GOAL OF THE EXERCISE.
List every line in this data where the string "peut" occurs.

GIVEN INFORMATION.

######

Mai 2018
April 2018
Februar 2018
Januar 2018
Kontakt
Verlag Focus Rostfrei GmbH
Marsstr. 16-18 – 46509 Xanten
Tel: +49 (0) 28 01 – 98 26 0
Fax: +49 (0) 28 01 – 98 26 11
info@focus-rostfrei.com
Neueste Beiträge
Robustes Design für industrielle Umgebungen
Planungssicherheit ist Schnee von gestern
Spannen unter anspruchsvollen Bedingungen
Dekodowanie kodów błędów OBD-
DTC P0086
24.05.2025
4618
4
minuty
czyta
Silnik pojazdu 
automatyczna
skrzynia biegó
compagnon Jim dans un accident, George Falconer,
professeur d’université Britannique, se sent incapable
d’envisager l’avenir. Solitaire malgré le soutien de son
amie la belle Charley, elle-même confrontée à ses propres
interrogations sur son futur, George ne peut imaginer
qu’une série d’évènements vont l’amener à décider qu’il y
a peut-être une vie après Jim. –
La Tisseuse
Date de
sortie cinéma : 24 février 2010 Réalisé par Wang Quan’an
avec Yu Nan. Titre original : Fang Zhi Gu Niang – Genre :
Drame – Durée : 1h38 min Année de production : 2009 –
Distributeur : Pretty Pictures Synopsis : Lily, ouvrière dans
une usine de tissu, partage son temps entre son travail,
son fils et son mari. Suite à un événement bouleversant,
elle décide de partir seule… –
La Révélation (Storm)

######

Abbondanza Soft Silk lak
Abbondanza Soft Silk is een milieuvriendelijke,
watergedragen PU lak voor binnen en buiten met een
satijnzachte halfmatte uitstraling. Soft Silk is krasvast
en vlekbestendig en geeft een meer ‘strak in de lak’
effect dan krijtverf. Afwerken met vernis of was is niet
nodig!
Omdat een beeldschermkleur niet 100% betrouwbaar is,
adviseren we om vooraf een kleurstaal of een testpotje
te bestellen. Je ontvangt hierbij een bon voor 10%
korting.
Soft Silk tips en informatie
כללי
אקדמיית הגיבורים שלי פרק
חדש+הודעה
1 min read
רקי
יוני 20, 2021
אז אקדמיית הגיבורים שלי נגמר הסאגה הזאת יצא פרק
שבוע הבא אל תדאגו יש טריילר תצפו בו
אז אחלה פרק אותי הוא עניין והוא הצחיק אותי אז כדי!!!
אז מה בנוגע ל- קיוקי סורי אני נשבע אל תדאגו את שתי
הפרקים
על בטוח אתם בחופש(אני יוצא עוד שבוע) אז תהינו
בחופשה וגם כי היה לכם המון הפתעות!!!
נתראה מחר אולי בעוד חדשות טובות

######

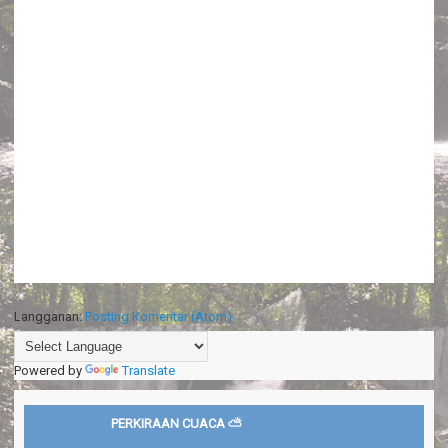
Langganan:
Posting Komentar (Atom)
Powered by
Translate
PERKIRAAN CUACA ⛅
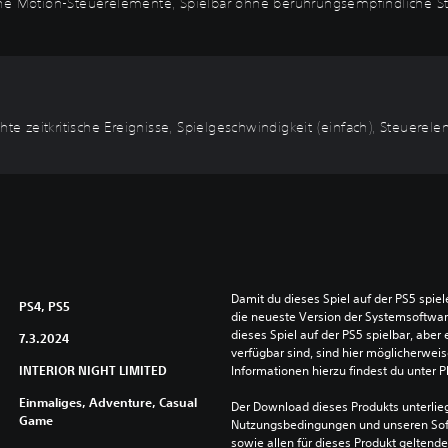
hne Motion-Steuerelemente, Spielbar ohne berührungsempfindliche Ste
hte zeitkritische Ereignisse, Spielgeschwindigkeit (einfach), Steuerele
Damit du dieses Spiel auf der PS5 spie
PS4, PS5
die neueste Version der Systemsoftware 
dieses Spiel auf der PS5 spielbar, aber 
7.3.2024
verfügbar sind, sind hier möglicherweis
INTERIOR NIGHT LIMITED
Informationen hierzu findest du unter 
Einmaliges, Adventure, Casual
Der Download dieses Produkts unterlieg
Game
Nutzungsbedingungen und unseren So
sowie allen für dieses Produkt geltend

######

SOLUTION FOR THIS TASK.
interrogations sur son futur, George ne peut imaginer
a peut-être une vie après Jim. –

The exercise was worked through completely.